Start of Supplied entries
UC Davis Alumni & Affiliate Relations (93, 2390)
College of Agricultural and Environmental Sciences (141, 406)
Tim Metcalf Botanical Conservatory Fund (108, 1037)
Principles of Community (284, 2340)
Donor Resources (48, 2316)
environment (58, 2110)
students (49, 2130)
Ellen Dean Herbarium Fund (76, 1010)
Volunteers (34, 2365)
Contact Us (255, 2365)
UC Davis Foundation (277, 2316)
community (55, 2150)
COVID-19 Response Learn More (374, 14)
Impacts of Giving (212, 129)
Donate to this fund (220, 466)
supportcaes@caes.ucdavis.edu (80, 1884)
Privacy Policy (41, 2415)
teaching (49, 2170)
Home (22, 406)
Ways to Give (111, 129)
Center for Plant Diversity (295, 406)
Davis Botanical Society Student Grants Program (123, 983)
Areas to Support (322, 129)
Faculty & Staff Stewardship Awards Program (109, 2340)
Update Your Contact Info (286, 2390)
End of Supplied entries
What you need to do
The lines to copy run from the first line of the entries to the line containing "environment (58, 2110)"; copy them exactly and output nothing else.

Result of the task
UC Davis Alumni & Affiliate Relations (93, 2390)
College of Agricultural and Environmental Sciences (141, 406)
Tim Metcalf Botanical Conservatory Fund (108, 1037)
Principles of Community (284, 2340)
Donor Resources (48, 2316)
environment (58, 2110)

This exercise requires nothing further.